Baca Juga : Kata-kata Bijak dan Link Twibbon Mengenang Pahlawan Revolusi yang Gugur di Peristiwa G30S/PKI
Namun selama Orde Baru, Francisca terpisah dengan 7 orang anaknya hingga puluhan tahun kemudian. Akhirnya, ia menjadi eksil di China dan negeri Belanda.
Namanya kemudian dihilangkan secara resmi dari sejarah oleh pemerintahan Soeharto karena latar belakang politiknya. Ita Fatia Nadia sebagai peneliti sejarah mengungkap fakta jika Francisca adalah seorang pejuang revolusioner yang tidak diakui.
"Kekuasaan Orde Baru ketika itu ada peraturan presidennya, ada keputusan presidennya mengatur bahwa sejarah sebelum 1965 tidak boleh dibuka, itu menjadi wewenang dari negara," jelas Ita.
Padahal menurut Ita, Francisca terlibat dalam beberapa momen penting saat revolusi kemerdekaan seperti upaya diplomasi ke luar negeri untuk mencari dukungan internasional.

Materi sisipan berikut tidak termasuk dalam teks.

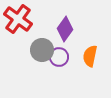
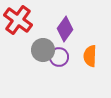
red cross: moved 1 px down
gray circle: moved 1 px right
orange semicircle: rotated 10 degrees counterclockwise
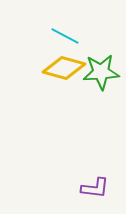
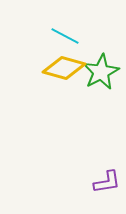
green star: rotated 24 degrees counterclockwise
purple L-shape: moved 12 px right, 6 px up; rotated 16 degrees counterclockwise
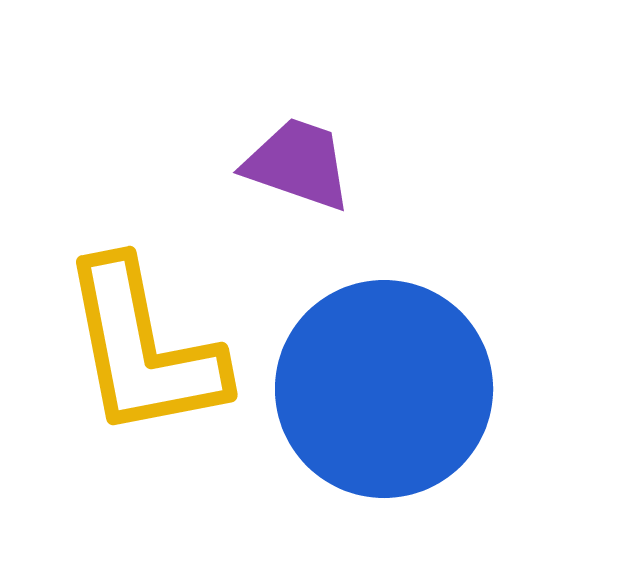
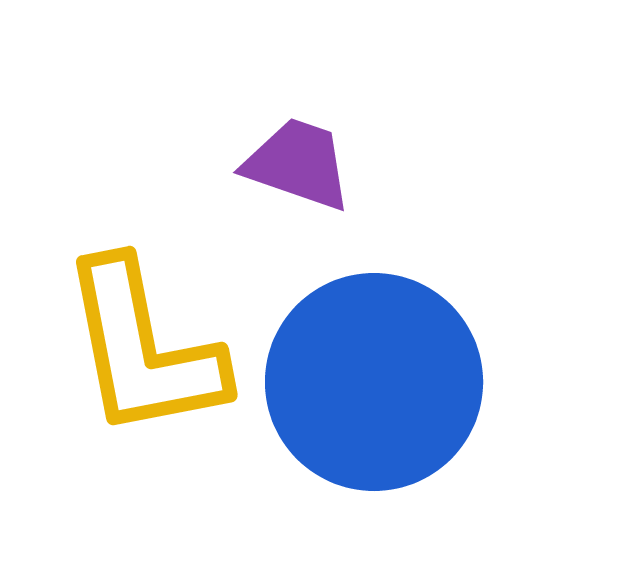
blue circle: moved 10 px left, 7 px up
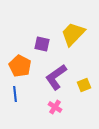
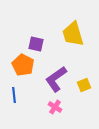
yellow trapezoid: rotated 60 degrees counterclockwise
purple square: moved 6 px left
orange pentagon: moved 3 px right, 1 px up
purple L-shape: moved 2 px down
blue line: moved 1 px left, 1 px down
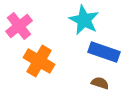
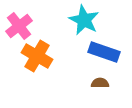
orange cross: moved 2 px left, 5 px up
brown semicircle: rotated 18 degrees counterclockwise
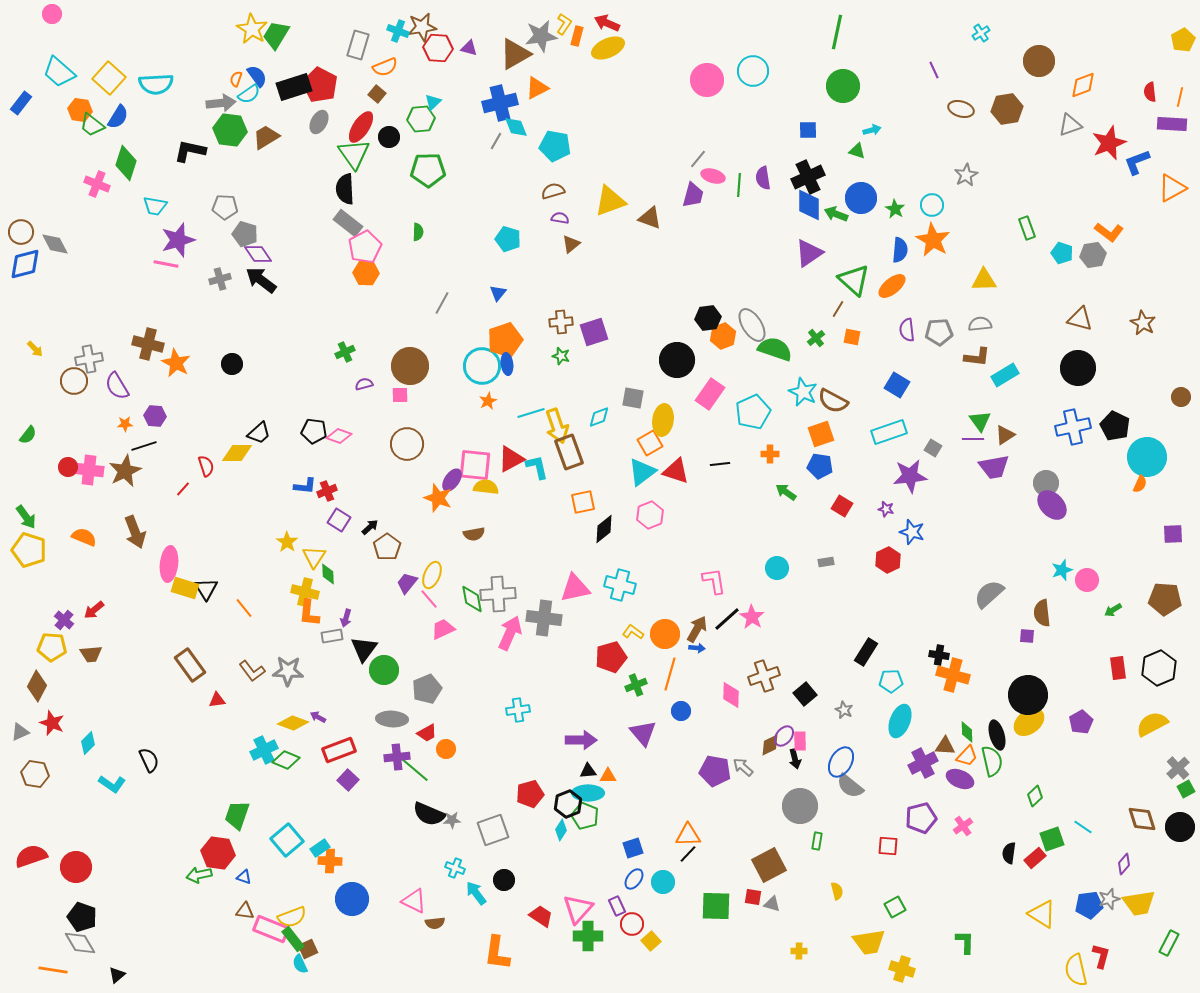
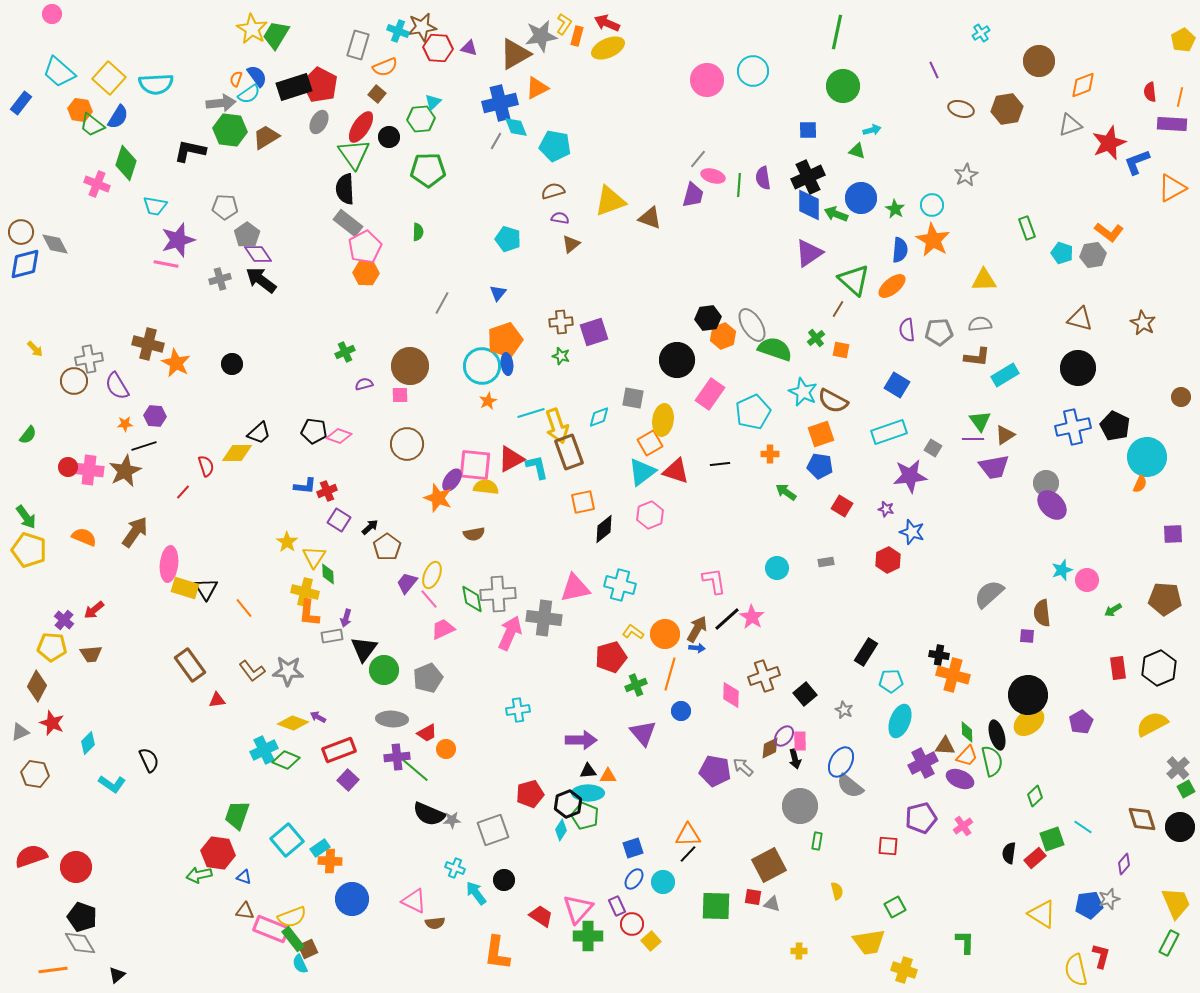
gray pentagon at (245, 234): moved 2 px right, 1 px down; rotated 20 degrees clockwise
orange square at (852, 337): moved 11 px left, 13 px down
red line at (183, 489): moved 3 px down
brown arrow at (135, 532): rotated 124 degrees counterclockwise
gray pentagon at (427, 689): moved 1 px right, 11 px up
brown diamond at (770, 745): moved 3 px down
yellow trapezoid at (1139, 903): moved 37 px right; rotated 104 degrees counterclockwise
yellow cross at (902, 969): moved 2 px right, 1 px down
orange line at (53, 970): rotated 16 degrees counterclockwise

"Soekarno mengatakan kepada Francisca "Kamu yang harus pergi, berkeliling ke dunia, berkeliling ke negara-negara yang sedang memperjuangkan kemerdekaan terutama di Asia, Amerika Latin, dan Eropa untuk kamu bicara bahwa kemerdekaan Indonesia adalah kemerdekaan yang digagas atau diperjuangkan oleh rakyat Indonesia untuk melawan kolonial," ungkap Ita bahwa Soekarno telah berpesan pada Francisca.
Dalam atmosfer propaganda Orde Baru anak-anak Francisca yang kemudian dititipkan kepada keluarga ibunya tumbuh besar dalam stigma terkait latar belakang politik sang ibu.
Salah seorang anak laki-lakinya Nusa Eka Indriya, berusia 9 tahun saat mereka diusir oleh tentara dari rumahnya tidak lama setelah G30S pada 1965. Ia masih ingat betul bagaimana peristiwa itu terjadi.
"Saya kalau cerita masa lalu itu saya hanya berharap jangan ada lagi karena itu membekas sekali, ketika kami bermain (ada yang mengolok) "PKI...PKI.." aduh PKI itu siapa? PKI itu makanan apa? Saya juga tidak tahu waktu itu," ungkap Nusa heran.
Sementara itu, setelah paspornya dicabut dan tidak ada harapan untuk pulang, Francisca terpaksa memilih untuk menjadi warga negara Belanda. Namun, perubahan politik reformasi 1998 dan setelah pemerintahan presiden Abdurrahman Wahid atau Gus Dur, presiden mempersilahkan para eksil untuk pulang.
Dalam kesempatan itu Francisca sempat pulang ke Indonesia dan bertemu anak-anaknya. Mayanti Trikarini sudah berkeluarga saat pertama kali memeluk ibunya. Diketahui, Francisca telah tutup usia pada 2013 lalu dan dimakamkan di Belanda.